Pull every line containing "Register" out of the listing below.

==================================================

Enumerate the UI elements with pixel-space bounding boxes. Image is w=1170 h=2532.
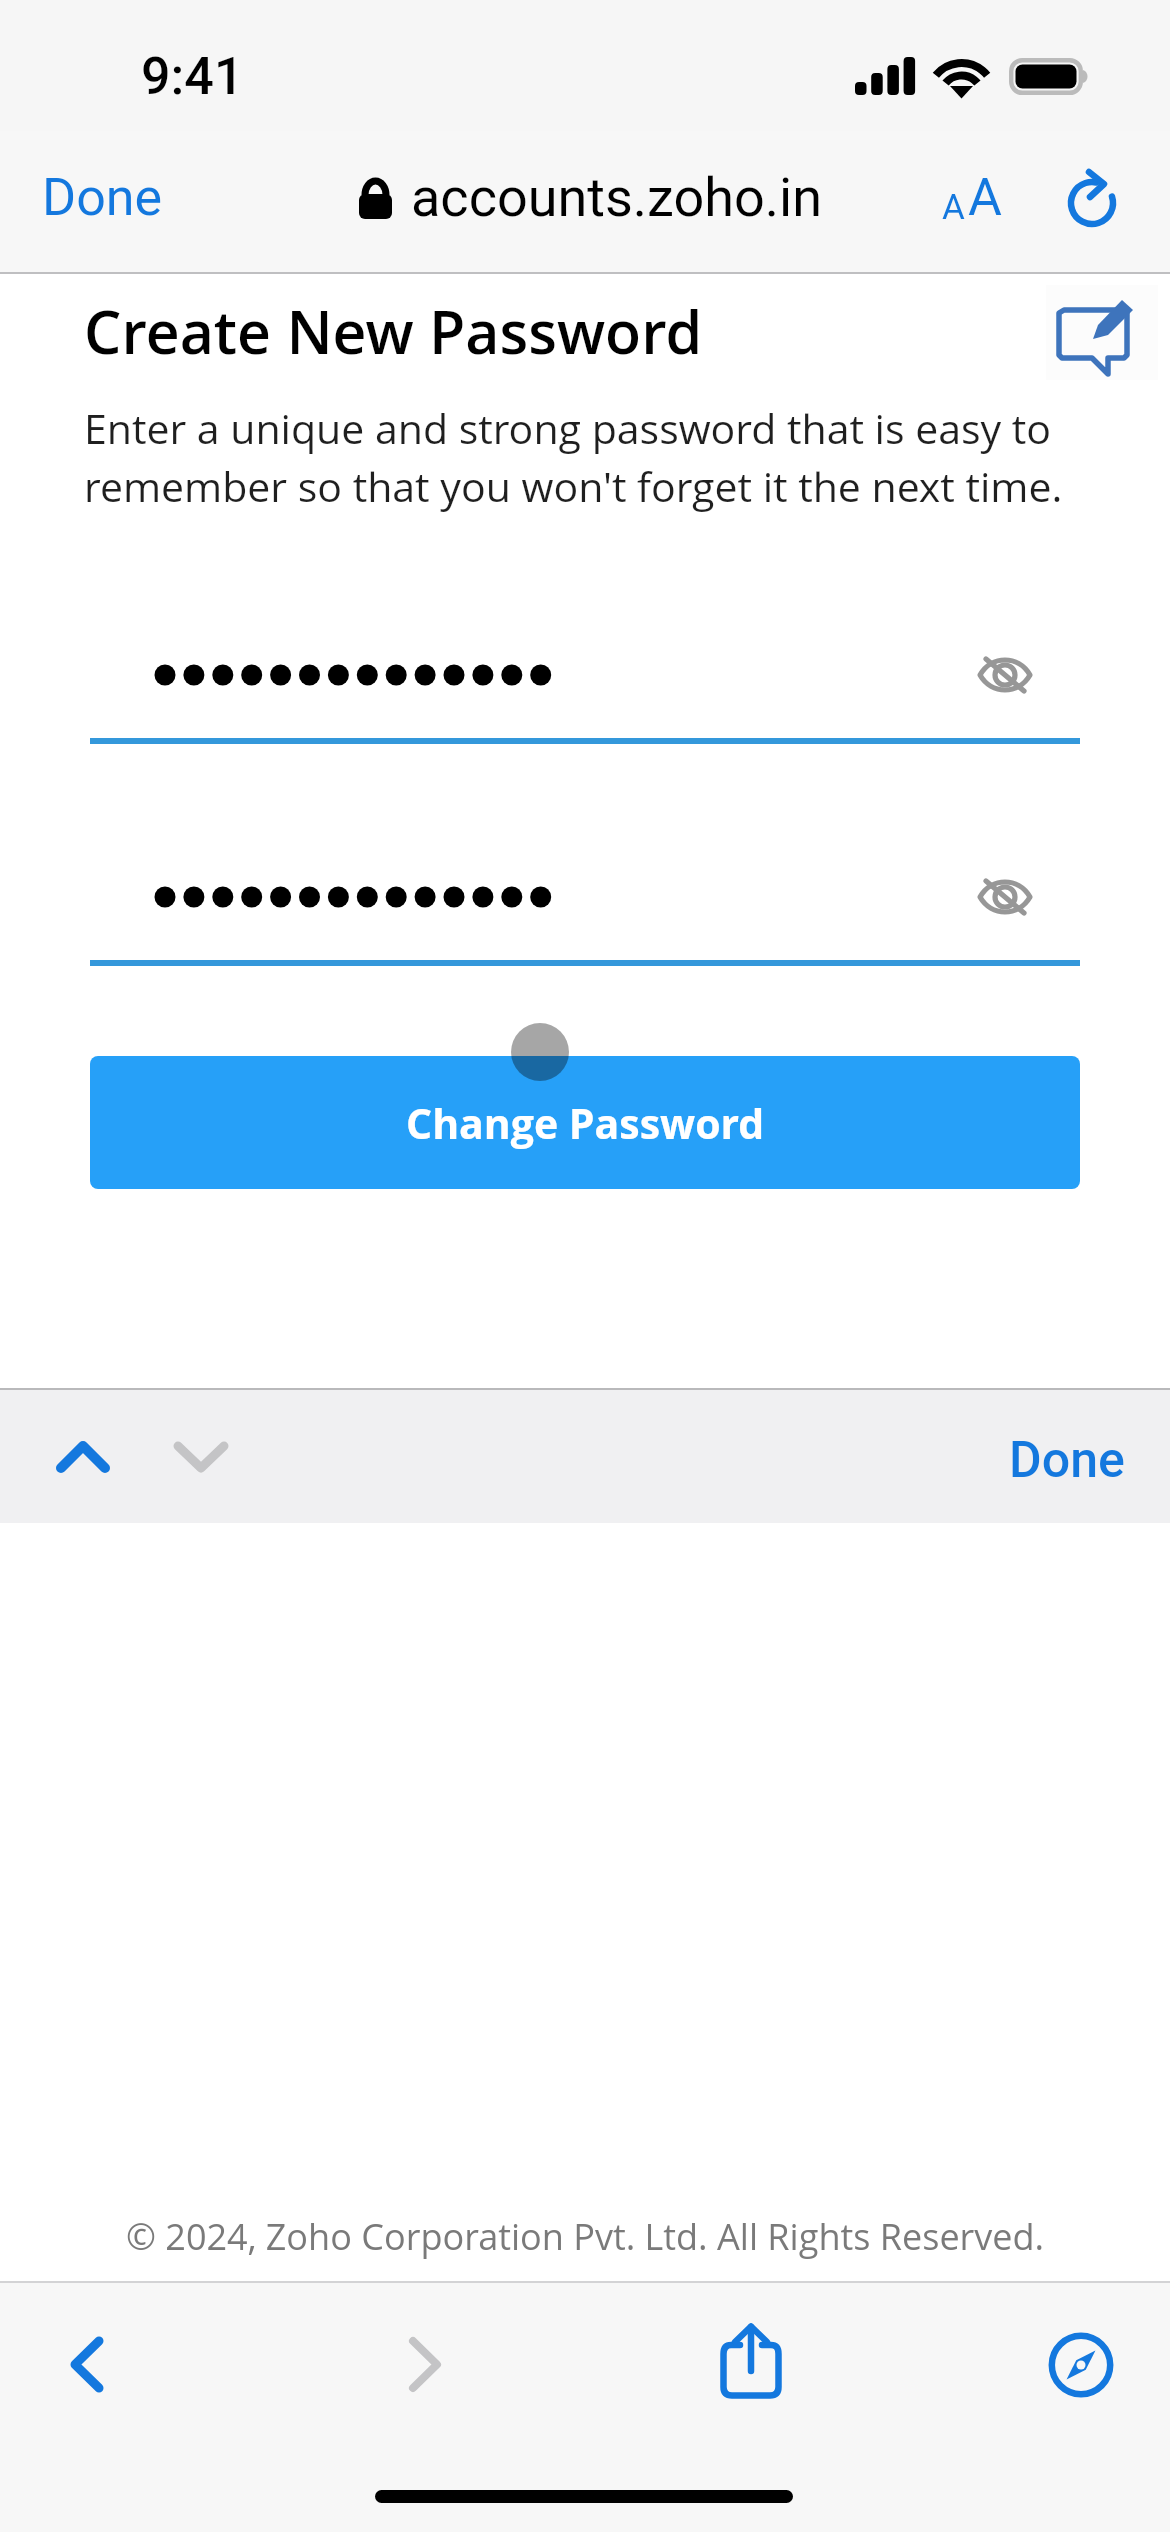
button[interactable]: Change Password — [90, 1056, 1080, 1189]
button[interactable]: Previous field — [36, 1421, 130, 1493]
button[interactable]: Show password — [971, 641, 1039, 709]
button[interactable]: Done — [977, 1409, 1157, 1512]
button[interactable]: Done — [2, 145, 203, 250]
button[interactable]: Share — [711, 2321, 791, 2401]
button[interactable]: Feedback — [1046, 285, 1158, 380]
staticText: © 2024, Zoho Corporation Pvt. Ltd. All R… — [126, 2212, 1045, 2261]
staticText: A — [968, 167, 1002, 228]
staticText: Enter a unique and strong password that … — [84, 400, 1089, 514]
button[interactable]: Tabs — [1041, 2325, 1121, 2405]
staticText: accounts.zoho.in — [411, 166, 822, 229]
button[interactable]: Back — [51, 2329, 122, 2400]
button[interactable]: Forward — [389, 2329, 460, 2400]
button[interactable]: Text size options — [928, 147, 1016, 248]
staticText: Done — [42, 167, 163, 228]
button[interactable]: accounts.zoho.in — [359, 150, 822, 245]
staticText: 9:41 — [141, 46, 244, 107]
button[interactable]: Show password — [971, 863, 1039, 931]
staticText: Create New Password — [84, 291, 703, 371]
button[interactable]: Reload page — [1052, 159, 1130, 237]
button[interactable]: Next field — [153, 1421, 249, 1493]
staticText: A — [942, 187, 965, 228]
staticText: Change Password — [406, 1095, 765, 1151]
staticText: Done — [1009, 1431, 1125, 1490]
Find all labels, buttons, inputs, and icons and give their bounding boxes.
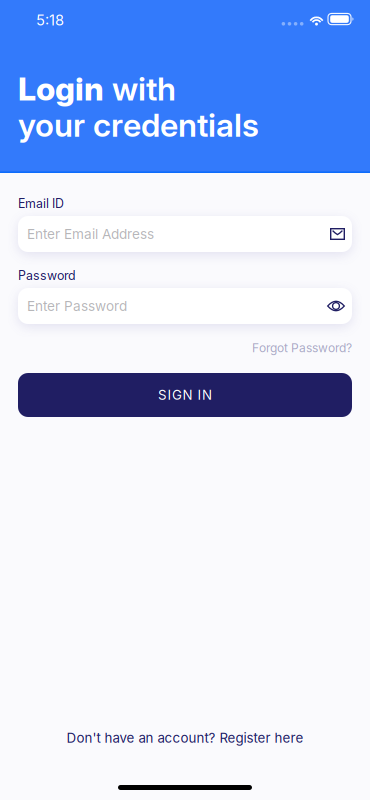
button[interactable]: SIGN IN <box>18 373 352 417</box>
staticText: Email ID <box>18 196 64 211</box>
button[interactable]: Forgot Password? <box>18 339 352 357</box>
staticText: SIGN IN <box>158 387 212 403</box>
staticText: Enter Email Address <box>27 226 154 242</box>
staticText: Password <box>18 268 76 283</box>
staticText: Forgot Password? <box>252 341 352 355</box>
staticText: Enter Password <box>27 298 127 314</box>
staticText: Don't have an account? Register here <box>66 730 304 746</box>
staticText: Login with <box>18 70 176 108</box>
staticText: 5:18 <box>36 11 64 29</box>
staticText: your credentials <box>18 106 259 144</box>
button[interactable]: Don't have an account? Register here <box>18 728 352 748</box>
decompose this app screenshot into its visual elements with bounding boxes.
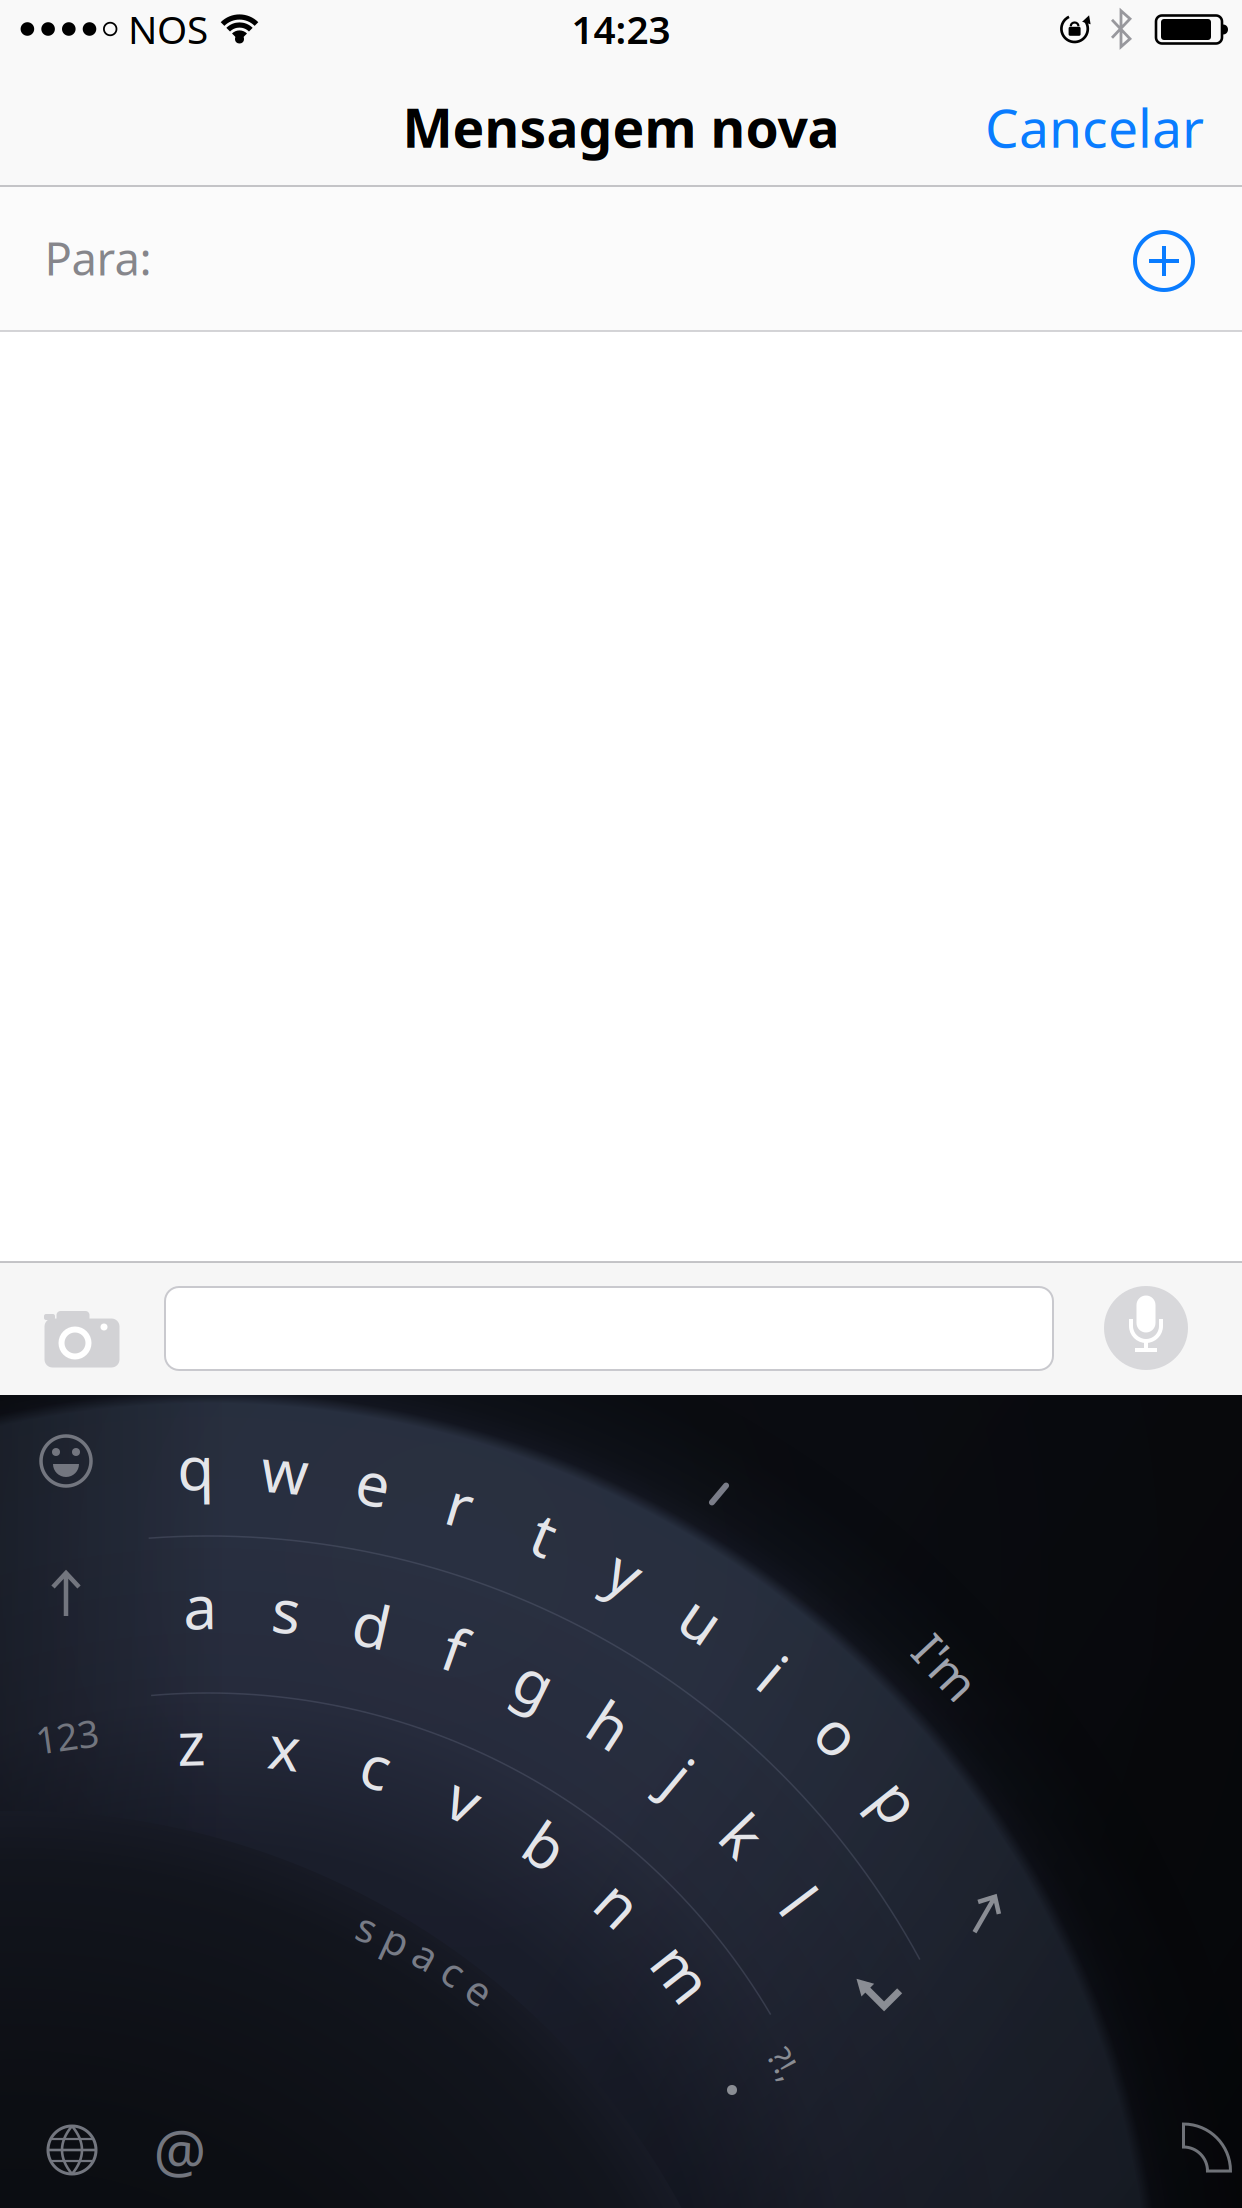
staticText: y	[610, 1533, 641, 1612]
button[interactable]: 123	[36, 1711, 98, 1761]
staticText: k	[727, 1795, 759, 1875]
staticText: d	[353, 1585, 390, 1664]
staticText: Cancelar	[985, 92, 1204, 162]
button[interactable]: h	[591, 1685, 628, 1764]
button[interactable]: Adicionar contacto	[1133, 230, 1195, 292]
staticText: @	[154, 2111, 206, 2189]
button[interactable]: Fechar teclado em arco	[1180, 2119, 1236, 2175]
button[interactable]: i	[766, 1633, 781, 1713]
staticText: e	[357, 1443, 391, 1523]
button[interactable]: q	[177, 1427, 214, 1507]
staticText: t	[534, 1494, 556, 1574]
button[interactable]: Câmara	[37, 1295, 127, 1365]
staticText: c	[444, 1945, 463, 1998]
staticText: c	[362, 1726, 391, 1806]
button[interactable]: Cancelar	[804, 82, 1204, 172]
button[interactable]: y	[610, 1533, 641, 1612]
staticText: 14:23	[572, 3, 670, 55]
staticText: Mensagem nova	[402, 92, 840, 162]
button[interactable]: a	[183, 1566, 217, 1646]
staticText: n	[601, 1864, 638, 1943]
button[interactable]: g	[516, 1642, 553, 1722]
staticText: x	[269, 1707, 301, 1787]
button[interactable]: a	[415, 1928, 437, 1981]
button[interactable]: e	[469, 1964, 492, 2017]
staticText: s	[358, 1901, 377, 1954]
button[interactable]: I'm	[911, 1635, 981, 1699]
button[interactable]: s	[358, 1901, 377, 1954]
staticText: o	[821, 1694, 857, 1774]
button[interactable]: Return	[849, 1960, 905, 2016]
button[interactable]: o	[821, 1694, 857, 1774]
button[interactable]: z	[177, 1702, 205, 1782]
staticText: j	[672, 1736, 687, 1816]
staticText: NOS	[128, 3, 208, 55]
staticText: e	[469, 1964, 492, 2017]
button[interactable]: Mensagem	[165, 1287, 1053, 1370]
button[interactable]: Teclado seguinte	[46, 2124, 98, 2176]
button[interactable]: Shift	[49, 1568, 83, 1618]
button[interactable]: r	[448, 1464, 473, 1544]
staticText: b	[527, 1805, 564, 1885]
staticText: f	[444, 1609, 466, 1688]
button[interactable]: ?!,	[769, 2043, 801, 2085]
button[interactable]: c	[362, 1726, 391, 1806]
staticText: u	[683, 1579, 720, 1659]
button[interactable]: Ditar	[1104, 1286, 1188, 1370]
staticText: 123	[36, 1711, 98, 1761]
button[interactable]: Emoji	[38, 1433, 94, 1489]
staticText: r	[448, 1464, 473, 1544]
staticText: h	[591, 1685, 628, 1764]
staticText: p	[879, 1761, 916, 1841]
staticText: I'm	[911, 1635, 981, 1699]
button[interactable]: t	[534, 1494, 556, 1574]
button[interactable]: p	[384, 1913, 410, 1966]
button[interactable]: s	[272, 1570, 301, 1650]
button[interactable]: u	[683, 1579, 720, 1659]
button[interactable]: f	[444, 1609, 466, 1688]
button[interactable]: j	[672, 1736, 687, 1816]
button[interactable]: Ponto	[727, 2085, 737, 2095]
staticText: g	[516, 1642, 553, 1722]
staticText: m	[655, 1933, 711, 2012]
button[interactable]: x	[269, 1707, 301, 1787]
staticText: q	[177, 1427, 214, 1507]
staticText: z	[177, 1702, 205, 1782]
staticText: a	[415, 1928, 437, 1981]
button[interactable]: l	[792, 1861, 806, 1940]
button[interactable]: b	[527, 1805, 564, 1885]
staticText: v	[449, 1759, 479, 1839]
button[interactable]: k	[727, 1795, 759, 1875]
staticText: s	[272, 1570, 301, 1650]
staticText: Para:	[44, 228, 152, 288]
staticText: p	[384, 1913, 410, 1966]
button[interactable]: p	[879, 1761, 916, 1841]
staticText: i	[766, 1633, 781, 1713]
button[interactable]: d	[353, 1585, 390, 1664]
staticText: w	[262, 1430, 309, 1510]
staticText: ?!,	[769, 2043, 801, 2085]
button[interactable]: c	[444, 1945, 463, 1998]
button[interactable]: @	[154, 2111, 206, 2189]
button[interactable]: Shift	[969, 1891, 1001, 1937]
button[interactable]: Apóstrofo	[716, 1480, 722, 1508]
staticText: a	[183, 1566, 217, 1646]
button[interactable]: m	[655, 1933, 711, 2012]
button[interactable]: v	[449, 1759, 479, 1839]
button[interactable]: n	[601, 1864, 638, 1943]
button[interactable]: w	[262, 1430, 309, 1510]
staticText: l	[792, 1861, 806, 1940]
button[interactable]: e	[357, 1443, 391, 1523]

==================================================

● **Reply to the task**
staticText: Don't have an account? Register here <box>66 730 304 746</box>
button[interactable]: Don't have an account? Register here <box>18 728 352 748</box>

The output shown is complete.